As a former Division-1 swimmer in College, I can tell you what my metrics for efficiency are. But why would you care how I feel about metrics? You will just as easily find other coaches with the same passion for different metrics, namely distance-per-stroke. The best way to settle the issue is to do an experiment to see if distance-per-stroke really makes a difference in swimming efficiency. The results of this experiment are contained in this article. As most of you know, an experiment is only as good as its definitions and assumptions. I have listed each below.
Assumptions in the Experiment to Relate Distance-per-Stroke to Swimming Efficiency
- Efficiency in this experiment is defined as Heart Rate per specific time and specific distance. The specific distance used in this experiment is 50 meters, taken in a 50 meter pool. The specific target times tested include 30, 33, 36 and 39 seconds over the 50 meter distance. Heart rate was selected because it is economical to measure (does not require expensive equipment) AND is a reasonable indicator of exertion.

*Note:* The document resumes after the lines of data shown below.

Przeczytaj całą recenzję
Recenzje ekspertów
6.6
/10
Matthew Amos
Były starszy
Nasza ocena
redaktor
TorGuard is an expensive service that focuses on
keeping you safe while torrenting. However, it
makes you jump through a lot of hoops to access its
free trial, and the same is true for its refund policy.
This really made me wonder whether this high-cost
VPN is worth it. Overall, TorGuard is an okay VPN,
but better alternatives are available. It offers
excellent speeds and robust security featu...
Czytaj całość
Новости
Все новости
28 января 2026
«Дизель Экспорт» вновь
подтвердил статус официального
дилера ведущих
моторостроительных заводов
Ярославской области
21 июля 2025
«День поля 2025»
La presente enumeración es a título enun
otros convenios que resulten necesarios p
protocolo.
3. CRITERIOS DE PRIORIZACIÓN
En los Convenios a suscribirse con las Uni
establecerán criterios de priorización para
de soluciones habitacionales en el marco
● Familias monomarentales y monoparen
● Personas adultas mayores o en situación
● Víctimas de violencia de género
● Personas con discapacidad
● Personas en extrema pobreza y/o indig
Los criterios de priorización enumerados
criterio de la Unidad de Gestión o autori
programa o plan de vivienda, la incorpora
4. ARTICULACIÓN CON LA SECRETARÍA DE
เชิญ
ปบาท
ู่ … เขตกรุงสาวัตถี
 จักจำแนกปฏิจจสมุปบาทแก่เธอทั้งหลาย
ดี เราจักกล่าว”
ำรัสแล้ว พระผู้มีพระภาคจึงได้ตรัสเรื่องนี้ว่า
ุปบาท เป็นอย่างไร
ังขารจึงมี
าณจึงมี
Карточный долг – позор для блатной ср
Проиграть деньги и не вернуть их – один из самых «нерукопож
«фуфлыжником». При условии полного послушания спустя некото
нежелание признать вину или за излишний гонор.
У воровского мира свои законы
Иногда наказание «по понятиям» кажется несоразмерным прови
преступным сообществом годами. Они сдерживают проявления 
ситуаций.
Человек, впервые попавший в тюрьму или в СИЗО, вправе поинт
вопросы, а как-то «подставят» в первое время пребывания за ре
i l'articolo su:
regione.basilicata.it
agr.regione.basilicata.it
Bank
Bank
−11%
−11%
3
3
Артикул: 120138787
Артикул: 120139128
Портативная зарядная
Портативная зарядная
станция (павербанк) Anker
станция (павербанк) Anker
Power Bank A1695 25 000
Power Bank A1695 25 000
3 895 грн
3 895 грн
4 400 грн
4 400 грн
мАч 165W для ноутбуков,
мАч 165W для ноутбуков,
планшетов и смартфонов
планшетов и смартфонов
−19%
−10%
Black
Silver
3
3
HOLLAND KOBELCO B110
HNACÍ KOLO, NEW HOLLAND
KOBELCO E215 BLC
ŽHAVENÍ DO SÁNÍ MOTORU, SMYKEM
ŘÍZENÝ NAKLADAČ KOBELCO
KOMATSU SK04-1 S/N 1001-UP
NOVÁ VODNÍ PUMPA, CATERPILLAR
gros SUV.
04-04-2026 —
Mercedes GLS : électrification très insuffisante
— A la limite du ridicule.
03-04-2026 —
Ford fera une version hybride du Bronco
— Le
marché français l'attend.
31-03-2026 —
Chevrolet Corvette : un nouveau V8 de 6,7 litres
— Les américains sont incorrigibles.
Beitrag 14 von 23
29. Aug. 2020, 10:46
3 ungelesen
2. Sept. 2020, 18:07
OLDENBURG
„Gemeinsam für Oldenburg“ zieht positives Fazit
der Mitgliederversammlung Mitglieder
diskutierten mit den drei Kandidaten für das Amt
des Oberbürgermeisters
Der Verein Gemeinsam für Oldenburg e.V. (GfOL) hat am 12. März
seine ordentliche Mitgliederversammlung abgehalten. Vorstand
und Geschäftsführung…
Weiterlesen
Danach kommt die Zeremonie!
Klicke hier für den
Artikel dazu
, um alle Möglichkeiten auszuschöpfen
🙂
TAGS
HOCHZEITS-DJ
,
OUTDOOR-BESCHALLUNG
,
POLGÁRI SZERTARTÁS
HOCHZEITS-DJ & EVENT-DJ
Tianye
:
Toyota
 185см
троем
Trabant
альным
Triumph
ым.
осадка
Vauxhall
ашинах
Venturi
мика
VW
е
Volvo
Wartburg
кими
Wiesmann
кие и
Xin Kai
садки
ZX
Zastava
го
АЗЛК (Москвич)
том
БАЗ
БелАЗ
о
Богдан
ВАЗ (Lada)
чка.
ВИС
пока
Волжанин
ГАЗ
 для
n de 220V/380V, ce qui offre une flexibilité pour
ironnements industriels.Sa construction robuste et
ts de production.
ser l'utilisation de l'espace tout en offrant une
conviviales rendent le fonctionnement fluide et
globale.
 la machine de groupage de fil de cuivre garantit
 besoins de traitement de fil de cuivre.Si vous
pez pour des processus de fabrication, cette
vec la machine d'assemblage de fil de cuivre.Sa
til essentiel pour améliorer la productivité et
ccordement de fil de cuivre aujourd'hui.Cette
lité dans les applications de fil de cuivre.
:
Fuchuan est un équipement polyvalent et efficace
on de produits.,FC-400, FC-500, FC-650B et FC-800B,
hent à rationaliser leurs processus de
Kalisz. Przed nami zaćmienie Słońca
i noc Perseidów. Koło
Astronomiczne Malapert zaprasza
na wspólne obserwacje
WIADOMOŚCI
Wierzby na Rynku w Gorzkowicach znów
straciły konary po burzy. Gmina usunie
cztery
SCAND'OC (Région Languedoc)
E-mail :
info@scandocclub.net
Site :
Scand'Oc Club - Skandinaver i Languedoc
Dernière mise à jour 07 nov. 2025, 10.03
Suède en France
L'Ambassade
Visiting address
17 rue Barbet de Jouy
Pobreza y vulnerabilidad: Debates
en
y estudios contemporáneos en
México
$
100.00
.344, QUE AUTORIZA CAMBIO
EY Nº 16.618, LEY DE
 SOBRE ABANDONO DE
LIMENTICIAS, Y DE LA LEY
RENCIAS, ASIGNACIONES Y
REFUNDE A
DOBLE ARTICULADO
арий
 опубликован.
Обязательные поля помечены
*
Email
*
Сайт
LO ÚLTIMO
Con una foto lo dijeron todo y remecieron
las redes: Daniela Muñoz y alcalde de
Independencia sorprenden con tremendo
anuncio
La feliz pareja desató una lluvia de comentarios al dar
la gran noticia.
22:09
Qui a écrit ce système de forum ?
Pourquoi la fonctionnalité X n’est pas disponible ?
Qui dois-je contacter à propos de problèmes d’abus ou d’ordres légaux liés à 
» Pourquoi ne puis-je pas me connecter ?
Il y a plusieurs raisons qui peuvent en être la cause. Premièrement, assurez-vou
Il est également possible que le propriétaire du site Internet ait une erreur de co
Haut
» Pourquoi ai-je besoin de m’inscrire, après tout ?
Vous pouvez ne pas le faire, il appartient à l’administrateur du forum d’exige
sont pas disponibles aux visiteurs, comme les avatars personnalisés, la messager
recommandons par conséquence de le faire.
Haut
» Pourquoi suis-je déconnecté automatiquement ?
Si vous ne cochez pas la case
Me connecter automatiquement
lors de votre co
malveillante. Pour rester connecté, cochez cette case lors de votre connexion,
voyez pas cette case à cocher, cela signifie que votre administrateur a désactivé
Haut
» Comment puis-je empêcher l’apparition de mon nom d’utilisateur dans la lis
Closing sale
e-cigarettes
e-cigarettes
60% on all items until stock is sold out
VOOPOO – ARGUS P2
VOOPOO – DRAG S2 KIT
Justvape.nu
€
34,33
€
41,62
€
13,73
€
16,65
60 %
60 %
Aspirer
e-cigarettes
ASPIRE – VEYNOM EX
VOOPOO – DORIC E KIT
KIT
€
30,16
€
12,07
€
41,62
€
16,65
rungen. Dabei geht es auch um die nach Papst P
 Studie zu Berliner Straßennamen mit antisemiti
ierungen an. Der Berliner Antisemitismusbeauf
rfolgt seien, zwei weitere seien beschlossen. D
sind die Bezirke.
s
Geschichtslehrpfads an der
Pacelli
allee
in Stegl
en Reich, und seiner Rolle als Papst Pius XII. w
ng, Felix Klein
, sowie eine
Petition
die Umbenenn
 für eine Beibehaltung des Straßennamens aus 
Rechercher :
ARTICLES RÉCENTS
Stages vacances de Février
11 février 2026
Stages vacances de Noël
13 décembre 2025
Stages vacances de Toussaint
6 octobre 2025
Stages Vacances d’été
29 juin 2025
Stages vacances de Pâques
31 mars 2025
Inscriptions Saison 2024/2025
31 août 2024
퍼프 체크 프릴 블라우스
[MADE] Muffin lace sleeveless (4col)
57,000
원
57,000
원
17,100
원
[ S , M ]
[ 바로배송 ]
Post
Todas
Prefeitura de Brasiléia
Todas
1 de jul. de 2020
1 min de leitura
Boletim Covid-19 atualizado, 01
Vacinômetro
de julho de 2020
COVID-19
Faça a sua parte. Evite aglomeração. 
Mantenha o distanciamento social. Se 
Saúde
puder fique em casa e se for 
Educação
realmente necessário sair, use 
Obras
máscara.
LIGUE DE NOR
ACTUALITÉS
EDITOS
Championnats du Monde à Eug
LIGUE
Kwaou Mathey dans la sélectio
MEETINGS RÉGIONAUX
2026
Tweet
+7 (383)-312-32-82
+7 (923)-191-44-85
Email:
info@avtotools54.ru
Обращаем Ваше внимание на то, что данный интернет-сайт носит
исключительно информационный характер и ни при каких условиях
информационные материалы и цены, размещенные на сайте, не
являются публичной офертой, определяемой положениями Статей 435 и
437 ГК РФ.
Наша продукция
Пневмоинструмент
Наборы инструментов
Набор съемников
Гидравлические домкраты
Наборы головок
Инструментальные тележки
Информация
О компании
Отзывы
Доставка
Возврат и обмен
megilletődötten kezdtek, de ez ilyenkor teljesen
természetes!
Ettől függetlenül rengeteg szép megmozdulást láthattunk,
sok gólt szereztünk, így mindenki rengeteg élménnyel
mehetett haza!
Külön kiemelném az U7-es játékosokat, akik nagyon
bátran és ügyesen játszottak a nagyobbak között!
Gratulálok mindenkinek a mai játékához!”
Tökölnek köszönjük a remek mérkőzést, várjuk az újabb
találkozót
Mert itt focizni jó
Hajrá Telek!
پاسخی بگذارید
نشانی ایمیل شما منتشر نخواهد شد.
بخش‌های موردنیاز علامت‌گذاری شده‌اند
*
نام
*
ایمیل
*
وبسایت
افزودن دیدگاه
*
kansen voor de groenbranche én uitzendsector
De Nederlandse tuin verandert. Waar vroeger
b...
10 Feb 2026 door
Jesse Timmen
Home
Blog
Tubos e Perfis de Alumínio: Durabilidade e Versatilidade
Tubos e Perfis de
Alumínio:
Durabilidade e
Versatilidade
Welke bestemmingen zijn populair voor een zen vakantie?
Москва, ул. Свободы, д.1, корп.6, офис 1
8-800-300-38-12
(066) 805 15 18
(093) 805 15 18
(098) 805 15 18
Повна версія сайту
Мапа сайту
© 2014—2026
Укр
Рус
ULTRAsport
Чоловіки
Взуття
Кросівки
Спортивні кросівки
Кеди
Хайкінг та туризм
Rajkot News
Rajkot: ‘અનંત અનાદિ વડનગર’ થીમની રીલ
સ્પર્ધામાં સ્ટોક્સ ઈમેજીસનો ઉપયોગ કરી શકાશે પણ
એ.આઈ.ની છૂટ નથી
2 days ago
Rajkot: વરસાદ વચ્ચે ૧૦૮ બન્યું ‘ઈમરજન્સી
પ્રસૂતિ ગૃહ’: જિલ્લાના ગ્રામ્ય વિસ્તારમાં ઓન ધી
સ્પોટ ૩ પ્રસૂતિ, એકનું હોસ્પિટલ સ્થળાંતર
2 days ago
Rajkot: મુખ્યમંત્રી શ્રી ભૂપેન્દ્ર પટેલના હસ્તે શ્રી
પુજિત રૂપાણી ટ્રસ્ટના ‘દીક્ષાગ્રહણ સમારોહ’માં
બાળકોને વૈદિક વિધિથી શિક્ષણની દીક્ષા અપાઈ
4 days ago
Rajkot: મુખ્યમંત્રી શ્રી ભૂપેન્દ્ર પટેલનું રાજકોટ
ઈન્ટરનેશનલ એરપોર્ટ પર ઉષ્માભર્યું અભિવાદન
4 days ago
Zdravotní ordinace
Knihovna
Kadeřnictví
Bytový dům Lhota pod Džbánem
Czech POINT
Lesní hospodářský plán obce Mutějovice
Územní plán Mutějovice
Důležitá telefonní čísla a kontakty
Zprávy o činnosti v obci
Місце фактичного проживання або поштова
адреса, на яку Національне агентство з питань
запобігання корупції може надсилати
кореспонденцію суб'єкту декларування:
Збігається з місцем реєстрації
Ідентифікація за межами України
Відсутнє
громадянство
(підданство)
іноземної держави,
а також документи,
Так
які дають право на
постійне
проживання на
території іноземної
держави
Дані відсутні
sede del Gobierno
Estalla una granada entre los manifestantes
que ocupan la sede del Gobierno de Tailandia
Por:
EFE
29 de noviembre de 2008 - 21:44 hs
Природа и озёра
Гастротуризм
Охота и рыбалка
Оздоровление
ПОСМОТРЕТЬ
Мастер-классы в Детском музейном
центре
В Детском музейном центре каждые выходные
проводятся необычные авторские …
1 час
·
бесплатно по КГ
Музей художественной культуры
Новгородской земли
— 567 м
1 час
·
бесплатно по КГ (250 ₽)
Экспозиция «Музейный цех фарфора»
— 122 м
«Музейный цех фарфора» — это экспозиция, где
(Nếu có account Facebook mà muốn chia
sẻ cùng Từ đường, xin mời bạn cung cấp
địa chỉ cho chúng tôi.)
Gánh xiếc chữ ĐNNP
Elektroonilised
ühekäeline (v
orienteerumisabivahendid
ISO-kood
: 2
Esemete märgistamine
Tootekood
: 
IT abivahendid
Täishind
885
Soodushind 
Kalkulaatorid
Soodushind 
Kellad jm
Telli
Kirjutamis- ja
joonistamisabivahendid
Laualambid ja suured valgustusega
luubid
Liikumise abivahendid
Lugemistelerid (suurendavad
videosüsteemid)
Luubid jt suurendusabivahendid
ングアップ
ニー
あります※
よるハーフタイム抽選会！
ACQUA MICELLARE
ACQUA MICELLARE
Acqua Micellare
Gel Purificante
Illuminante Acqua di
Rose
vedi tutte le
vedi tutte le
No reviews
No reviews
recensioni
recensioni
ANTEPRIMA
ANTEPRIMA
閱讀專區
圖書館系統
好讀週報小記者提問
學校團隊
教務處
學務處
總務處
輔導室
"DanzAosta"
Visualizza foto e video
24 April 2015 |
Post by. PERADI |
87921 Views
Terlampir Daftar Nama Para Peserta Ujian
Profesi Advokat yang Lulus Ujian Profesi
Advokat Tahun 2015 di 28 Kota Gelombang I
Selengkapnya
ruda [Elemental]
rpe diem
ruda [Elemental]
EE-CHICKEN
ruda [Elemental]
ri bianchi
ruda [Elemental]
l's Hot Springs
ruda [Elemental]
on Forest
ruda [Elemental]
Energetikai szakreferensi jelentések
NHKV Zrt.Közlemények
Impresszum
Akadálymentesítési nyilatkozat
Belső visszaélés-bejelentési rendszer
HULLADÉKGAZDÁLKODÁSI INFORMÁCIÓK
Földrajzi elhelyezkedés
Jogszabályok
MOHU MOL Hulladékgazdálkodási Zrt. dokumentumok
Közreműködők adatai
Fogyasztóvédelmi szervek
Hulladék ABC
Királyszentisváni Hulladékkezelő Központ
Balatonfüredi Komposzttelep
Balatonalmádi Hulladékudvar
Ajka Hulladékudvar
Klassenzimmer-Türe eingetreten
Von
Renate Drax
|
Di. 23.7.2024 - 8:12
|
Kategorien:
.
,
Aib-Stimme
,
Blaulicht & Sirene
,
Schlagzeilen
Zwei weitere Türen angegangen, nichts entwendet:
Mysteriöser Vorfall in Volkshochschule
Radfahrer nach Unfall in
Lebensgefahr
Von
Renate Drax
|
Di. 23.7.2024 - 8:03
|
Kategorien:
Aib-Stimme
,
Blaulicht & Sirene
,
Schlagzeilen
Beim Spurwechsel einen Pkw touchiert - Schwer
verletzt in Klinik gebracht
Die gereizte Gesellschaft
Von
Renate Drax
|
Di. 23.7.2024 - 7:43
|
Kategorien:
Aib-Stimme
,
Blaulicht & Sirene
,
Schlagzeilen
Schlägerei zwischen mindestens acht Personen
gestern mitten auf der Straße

- Freestyle was the swimming stroke utilized throughout this experiment.
- The distance-per-stroke technique (hereafter called the ‘downhill’ technique) is defined as follows. Angle of arm entry was approximately zero. An attempt was made to stretch the arm forward immediately after entry and before the pull was initiated. The kicking method employed was four-beat, each beat defined as an up or down motion of the foot over a complete stroke cycle of the left and right arm. The finish of the stroke was below the suit line. The pulling motion created propulsion throughout the stroke. Although the specific number of strokes per length was not controlled, an attempt was made to minimize the total number of strokes while meeting the target times
- The alternative technique (hereafter called the ‘float’ technique) is defined as follows. Angle of arm entry was approximately 20 degrees from horizontal. No arm stretch was done after entry of the hand. The kicking method employed was six-beat, each beat also defined as an up or down motion of the foot over a complete stroke cycle of the left and right arm. The finish of the stroke was also below the suit line. The pulling motion also created propulsion throughout the stroke. For the float technique, no attempt was made to regulate stroke count while meeting the target times.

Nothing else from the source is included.